Task to carry out »
Every line below between the one holding "Shipping & Returns" and the one holding "Email: info@iontodri.com", inclusive, should be copied exactly, and no other line.

==== Recorded information ====

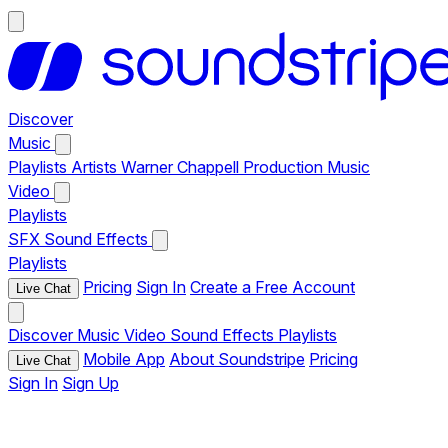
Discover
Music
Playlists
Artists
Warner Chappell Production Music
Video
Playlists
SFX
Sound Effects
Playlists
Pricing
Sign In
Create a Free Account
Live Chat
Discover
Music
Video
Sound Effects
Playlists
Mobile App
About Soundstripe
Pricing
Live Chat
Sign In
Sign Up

====
==== Recorded information ====

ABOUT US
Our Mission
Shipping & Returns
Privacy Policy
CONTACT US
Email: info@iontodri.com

====
==== Recorded information ====

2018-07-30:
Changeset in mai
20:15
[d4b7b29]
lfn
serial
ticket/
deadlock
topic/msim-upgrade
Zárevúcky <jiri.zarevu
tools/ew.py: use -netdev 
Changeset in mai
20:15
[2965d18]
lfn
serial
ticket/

====

Response for this exercise »
Shipping & Returns
Privacy Policy
CONTACT US
Email: info@iontodri.com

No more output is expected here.